Я смотрю на женщину. Из ее рта торчит трубка, светлые волосы слиплись от пота во время судорог. Лицо смертельно бледное. «Что с ней будет?» — думаю я.

Я беру стул, подкатываю его к компьютеру — и замираю. В дверях стоит мужчина с фотографии. Он смотрит на жену.

Лицо его кажется безумно старым. Плечи поникли, глаза покраснели, руки дрожат.

Мы оба не двигаемся.

Он смотрит на свою жену.

— Она будет жить? — шепотом спрашивает он.

— Да, — тихо отвечаю я.

Я не двигаюсь, боясь того, что следующие двадцать секунд сделают с ними. Я замечаю, что обручального кольца на его руке нет.

Приборы гудят. Жидкость капает. Монитор моргает. Все в этой комнате ожидает его решения. Он не двигается. Не подходит к ней. Я замечаю, что его лицо каменеет — сначала слегка, но потом сильнее. Оно стареет и холодеет у меня на глазах. Взгляд каменеет.

Он все решил.

Он поднимает голову и поворачивается к двери — отворачивается от жены.

Мне плохо.

Он закусывает кулак.

Он уходит.

Я стараюсь не смотреть на нее. Я тоже отворачиваюсь. Я не хочу думать о том, свидетелем чему стал. Сажусь к компьютеру, кликаю по меню на экране. Тщательно проверяю все свои записи. Мне просто хочется с этим покончить и уйти отсюда.

Я прокручиваю одно меню за другим. В голове постоянно крутится сегодняшний день. Я не могу больше зарабатывать этим. Я не хочу больше погружаться в подобные истории.

Завтра я подам заявление. Я уволюсь. Я твердо решил. Уйду отсюда, как этот человек. Уйду и забуду про сегодняшний день и никогда больше про него не вспомню. Богом клянусь!

Аппарат издает сигнал, замирает и снова раздается ровный гул. Неожиданно этот звук теряет для меня смысл. Идут минуты.

Моя работа закончена. Я встаю, чтобы уйти.

Во вторую смотровую заглядывает ребенок. Я узнаю маленькую девочку с фотографии. Волосы у нее светлые, как у матери.

— Эбби! — раздается голос мужчины.

Он уже здесь. Он подхватывает дочь. Девочка плачет. Она видит мать в окружении всех этих аппаратов, и ей страшно. Она прячет лицо на плече отца, слишком напуганная, чтобы смотреть.

Приезжает дед и забирает девочку. Мужчина остается в коридоре, спиной к палате.

Он стоит в дверях, но не смотрит на жену.

Я жду, что он снова уйдет.
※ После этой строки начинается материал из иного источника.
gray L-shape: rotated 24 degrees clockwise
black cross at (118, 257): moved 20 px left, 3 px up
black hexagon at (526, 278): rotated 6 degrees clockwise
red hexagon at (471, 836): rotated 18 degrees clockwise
Но на этот раз он остается.

Он просто стоит и смотрит на царящий в приемном покое хаос, хаос жизни.

Он сжимает и разжимает кулаки — я насчитал десять раз.

Он делает глубокий вдох, словно собираясь нырнуть в бурное море. Потом он поворачивается.

На его лице написана ярость.

Теперь я это понимаю. Он — боец. Жизнь уже отправляла его в нокдаун, но он каждый раз поднимался на ноги. Поднимался, чтобы драться. Больше он не сбежит.

Он медленно подходит к жене, не отрывая от нее взгляда.

Садится рядом с ней и берет ее за руку.

Он плачет.

«Пока смерть не разлучит нас», — думаю я. Завтра будет новый день для всех нас.